Fenomena OKBD ini berkaitan dengan generasi strawberry, yaitu remaja yang lahir di akhir 1990-an. Generasi ini dianggap memiliki kreativitas yang tinggi dan melek teknologi. Tapi kualitas mentalnya seperti buah strawberry. Bentuk buahnya menarik dan menggiurkan, tapi gampang layu dan lecet kalau tertekan, dan akhirnya membusuk. Persis dengan generasi remaja sekarang. 
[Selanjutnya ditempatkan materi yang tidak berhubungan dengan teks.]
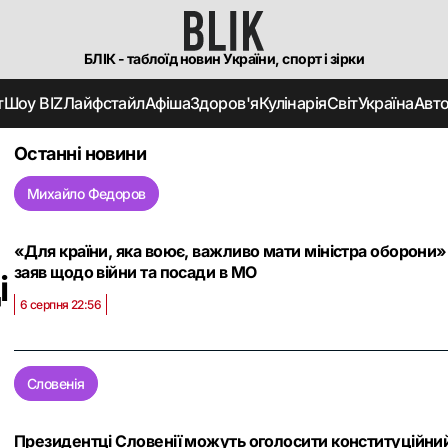
БЛІК - таблоїд новин України, спорт і зірки
т
Шоу BIZ
Лайфстайл
Афіша
Здоров'я
Кулінарія
Світ
Україна
Авт
Останні новини
Михайло Федоров
«Для країни, яка воює, важливо мати міністра оборони
заяв щодо війни та посади в МО
і
6 серпня 22:56
Словенія
Президентці Словенії можуть оголосити конституційний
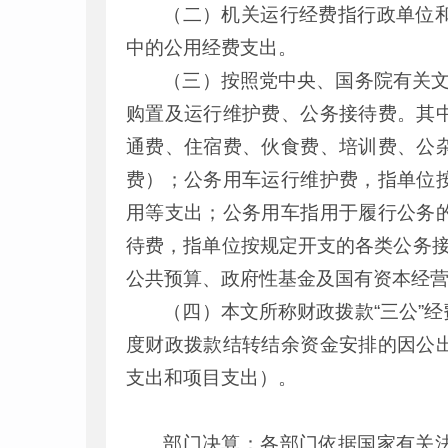
（二）机关运行经费指行政单位
中的公用经费支出。
（三）按照党中央、国务院有关文
购置及运行维护费、公务接待费。其
通费、住宿费、伙食费、培训费、公
费）；公务用车运行维护费，指单位
用等支出；公务用车指用于履行公务
待费，指单位按规定开支的各类公务接
公共预算、政府性基金及国有资本经
（四）本文所称财政拨款“三公”
度财政拨款结转结余资金安排的因公
支出和项目支出）。
部门决算：各部门依据国家有关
Saya tidak sedang menghakimi semua remaja Generasi Z. Tapi kenyataannya remaja sekarang punya kecenderungan mentalnya gampang rapuh dengan daya juang yang payah. Diberi beban sedikit langsung patah semangat. Diomeli sedikit langsung kena mental. Bahkan ada teman dosen yang berkisah betapa sulitnya mengajar anak-anak Gen Z. Mereka unik dan rapuh. Dibebani tugas kuliah gampang stres. Ditegur saat kuliah, langsung kapok kuliah. Istilah gaul anak-anak Gen Z mereka mentil, mental illness, alias kena sakit mental. Ini sungguh nyata dan ada dalam kehidupan kita saat ini di balik gebyar dan daya tarik dunia maya. 
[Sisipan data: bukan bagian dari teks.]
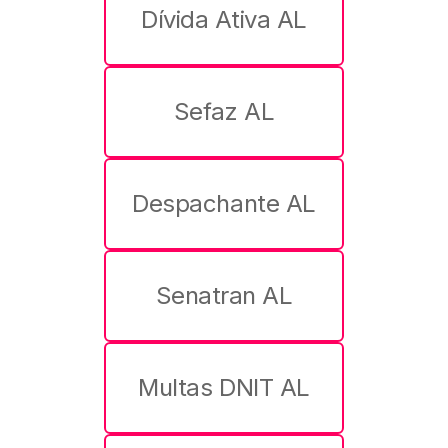
Dívida Ativa AL
Sefaz AL
Despachante AL
Senatran AL
Multas DNIT AL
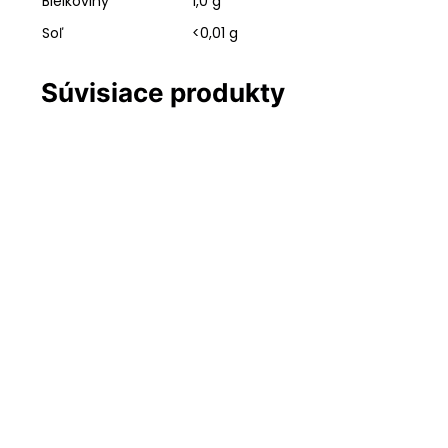
Bielkoviny
1,0 g
Soľ
<0,01 g
Súvisiace produkty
Berdasarkan survei Gen Z Global 2022, remaja Gen Z yang memelototi media sosial lebih dari dua jam sehari cenderung memiliki kesehatan mental yang buruk. Media sosial memberi dampak negatif terhadap ketahanan mental mereka. Perempuan ternyata lebih rentan terkena mentil dibanding remaja laki-laki. Bahkan sebagian besar perempuan Gen Z mengaku, media sosial memberikan dampak negatif berupa rasa takut tertinggal tren baru atau Fear of Missing Out/FOMO (32 persen), khawatir terhadap citra tubuh (32 persen), dan kepercayaan diri (13 persen). FOMO ini bagaikan pembangkit nafsu anak muda untuk selalu mengejar keinginan bahkan menghalalkan segala cara untuk mendapatkan apa yang diinginkan. Alasannya simpel, agar tidak ketinggalan dan dianggap kuno, kudet, kurang update.

Ketika kebutuhan sosialnya akan makanan enak, status sosial, prestise, gengsi, kemewahan, pekerjaan tak terpenuhi, maka mereka terkena mentil. Mereka selalu berorientasi dan membandingkan dirinya dengan dunia luar atau orang lain. Mudah iri tapi tidak tahan banting. Ketika tak kesampaian, mereka mentil lagi. Lalu depresi. Kalau tidak diketahui, atau ditangani, akhirnya bisa mengarah ke usaha bunuh diri. 

Melihat kondisi ini, saya jadi prihatin, dan kadang was-was dengan anak-anak. Meskipun saya percaya bahwa anak membawa karakter sendiri-sendiri. Saya mencoba untuk tahu dunia mereka, bahasa gaul mereka, istilah-istilah aneh yang mereka pakai. Komunikasi dan peka terhadap kondisi mental bisa menjadi modal untuk lebih dekat dengan dunia mereka. Kita orang tua masih harus banyak belajar dan beradaptasi dengan pola didik yang berbeda dengan didikan orang tua kita dulu. Perlu kesabaran dan kerendahan hati orang tua. Ini hanya salah satu cara. Masih banyak upaya lain dari orang tua daripada sekedar menyalahkan dan memberi tekanan yang membuat anak-anak strawberry itu lecet dan membusuk karena mentil.***(Leo Wahyudi S) 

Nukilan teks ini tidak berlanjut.